**Exercise aim**
Which of the lines below contain the string "которую"? Copy each one.

Dataset entries:
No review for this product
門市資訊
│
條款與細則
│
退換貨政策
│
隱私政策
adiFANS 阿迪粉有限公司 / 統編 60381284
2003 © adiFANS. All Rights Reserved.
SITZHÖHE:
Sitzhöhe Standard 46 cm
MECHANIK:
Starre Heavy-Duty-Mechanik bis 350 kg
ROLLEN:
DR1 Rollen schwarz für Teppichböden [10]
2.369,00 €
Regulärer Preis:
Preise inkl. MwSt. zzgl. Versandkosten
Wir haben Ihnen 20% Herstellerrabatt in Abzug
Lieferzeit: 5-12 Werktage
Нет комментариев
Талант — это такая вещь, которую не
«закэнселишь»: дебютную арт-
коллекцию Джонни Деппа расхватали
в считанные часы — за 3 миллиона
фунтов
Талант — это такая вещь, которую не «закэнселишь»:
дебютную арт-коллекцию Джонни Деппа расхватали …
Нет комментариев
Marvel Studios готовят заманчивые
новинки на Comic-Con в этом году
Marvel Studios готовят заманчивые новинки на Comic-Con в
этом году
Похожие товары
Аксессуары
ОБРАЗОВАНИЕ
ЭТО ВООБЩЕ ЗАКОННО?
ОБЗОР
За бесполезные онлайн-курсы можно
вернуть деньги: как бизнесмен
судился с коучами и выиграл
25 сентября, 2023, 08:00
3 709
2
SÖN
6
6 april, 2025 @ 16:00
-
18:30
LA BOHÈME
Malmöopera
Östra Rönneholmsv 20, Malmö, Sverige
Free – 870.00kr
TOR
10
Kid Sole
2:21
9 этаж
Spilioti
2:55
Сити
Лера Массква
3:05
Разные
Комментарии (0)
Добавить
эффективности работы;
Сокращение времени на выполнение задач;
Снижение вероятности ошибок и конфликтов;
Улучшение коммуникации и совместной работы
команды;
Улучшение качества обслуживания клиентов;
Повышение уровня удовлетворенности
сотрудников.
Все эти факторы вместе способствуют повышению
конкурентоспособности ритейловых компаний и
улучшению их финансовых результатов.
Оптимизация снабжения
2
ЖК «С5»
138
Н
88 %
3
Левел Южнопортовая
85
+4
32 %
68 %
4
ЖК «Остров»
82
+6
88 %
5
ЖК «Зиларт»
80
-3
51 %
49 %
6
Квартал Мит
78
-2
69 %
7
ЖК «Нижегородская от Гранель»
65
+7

**Finished exercise**
Талант — это такая вещь, которую не
Талант — это такая вещь, которую не «закэнселишь»:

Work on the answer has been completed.